Every line that contains the word "facility" is to be copied from the listing.

**Material provided**:

- Opening Delimiter -

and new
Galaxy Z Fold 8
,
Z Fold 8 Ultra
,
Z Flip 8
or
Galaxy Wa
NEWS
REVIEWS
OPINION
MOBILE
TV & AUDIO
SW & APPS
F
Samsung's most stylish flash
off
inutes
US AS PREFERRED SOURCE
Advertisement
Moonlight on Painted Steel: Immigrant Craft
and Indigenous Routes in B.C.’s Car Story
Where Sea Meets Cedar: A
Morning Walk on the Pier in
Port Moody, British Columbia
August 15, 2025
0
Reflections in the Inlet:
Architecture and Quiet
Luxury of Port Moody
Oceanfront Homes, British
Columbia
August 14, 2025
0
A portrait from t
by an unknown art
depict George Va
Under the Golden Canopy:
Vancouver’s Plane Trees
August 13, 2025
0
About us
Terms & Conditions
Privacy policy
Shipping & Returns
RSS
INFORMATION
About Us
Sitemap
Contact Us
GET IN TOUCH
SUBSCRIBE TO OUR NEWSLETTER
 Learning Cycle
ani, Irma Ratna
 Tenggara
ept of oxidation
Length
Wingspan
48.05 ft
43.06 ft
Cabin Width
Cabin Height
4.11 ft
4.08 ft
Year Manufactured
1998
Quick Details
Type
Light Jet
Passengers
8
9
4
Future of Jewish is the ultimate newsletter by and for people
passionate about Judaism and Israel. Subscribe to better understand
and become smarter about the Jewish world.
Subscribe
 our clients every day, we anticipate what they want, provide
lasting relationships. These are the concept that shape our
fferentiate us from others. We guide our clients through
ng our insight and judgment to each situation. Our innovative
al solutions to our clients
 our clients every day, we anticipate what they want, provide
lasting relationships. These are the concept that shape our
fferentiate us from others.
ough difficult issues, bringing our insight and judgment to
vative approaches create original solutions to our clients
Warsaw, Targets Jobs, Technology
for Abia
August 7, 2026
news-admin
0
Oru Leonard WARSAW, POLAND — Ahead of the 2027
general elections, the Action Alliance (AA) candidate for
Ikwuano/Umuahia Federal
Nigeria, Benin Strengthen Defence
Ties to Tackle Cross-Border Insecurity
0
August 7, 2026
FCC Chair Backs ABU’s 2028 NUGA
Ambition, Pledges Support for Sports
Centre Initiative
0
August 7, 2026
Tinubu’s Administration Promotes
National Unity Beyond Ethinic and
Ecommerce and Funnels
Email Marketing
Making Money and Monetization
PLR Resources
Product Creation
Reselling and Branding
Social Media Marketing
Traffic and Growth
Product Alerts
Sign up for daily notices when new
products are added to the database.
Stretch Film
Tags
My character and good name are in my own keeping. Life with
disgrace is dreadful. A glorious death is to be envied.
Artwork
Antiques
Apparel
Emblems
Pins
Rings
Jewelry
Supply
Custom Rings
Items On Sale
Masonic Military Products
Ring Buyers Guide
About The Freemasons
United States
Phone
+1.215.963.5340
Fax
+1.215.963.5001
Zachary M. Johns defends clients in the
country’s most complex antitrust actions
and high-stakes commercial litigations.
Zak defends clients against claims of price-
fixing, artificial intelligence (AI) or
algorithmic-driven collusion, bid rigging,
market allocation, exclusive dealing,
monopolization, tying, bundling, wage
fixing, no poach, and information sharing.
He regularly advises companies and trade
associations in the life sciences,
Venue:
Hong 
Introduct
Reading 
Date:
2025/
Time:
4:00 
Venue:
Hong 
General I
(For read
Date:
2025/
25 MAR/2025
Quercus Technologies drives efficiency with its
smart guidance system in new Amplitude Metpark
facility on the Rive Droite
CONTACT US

- Closing Delimiter -
- Opening Delimiter -

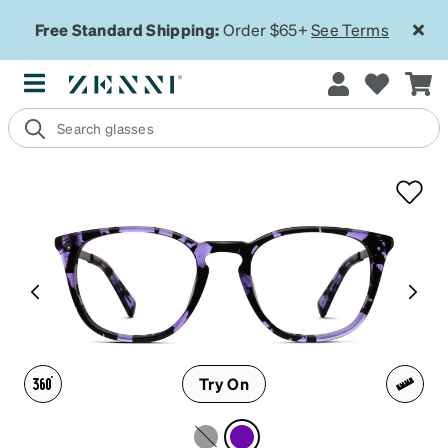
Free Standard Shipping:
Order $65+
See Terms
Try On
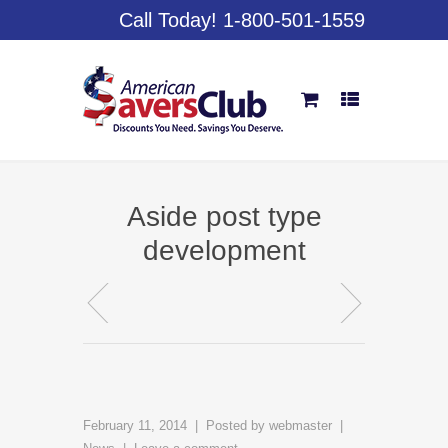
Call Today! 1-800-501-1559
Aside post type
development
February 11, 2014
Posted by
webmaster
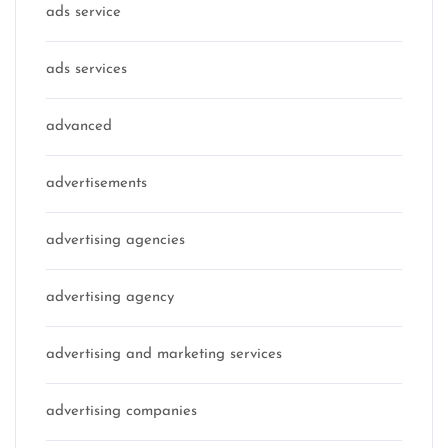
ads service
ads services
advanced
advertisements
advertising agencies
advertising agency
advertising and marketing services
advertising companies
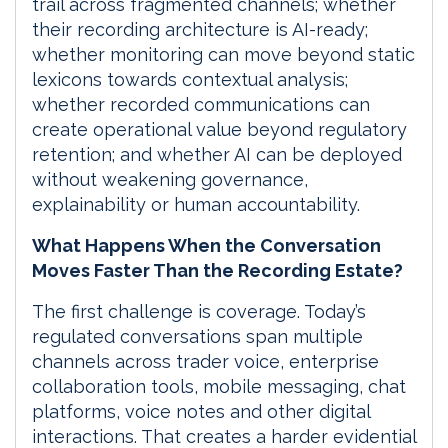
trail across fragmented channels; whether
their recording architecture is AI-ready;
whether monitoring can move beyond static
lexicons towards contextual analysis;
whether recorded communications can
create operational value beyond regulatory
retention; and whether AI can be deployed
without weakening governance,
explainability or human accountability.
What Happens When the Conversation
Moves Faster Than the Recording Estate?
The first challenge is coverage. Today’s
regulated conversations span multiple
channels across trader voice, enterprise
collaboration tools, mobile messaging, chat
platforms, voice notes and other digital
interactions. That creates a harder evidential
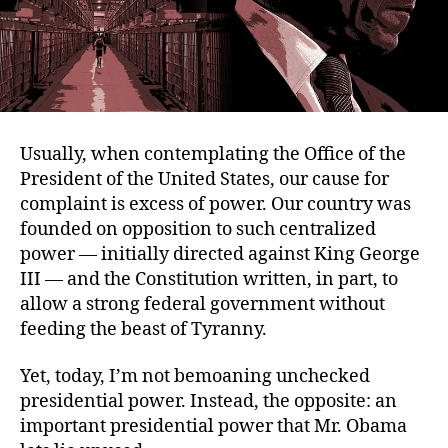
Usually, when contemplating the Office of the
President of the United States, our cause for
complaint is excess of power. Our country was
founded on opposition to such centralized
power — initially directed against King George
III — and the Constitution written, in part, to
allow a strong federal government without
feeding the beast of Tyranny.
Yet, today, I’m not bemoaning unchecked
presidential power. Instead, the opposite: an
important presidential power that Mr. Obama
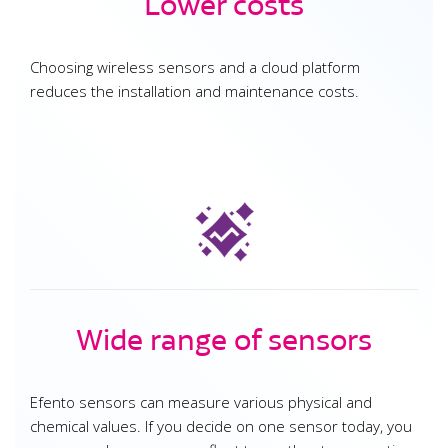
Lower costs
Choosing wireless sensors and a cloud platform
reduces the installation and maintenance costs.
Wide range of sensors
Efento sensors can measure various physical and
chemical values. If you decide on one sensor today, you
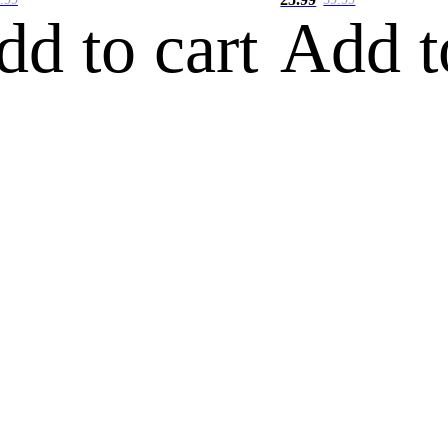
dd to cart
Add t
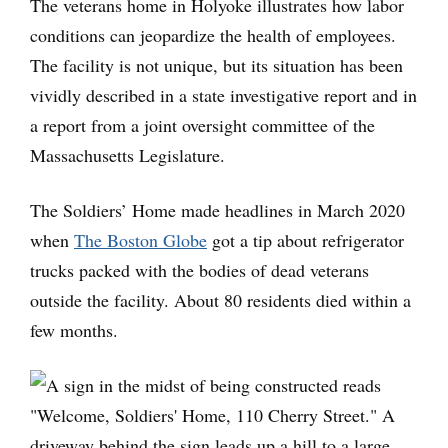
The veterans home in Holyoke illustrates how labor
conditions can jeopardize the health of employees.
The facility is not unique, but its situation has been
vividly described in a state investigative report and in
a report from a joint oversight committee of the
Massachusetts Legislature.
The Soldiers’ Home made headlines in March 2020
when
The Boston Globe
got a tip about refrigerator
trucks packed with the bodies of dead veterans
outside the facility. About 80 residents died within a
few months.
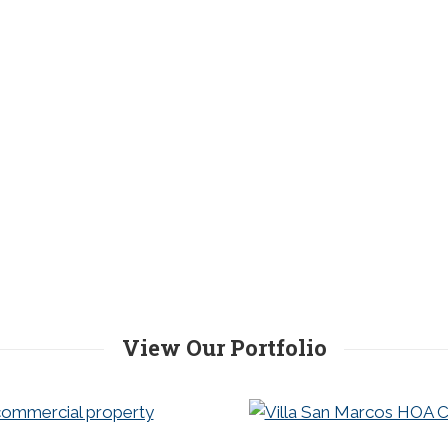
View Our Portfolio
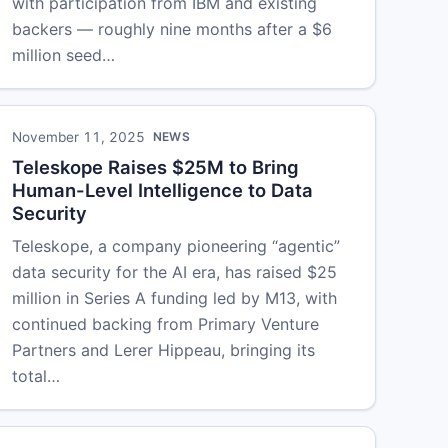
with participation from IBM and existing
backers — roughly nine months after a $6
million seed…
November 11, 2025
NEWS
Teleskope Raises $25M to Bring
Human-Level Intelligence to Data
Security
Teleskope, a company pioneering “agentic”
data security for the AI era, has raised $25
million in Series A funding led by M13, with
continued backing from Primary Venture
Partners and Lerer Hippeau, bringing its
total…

- Closing Delimiter -

**Expected output**:
facility on the Rive Droite
The facility is not unique, but its situation has been
outside the facility. About 80 residents died within a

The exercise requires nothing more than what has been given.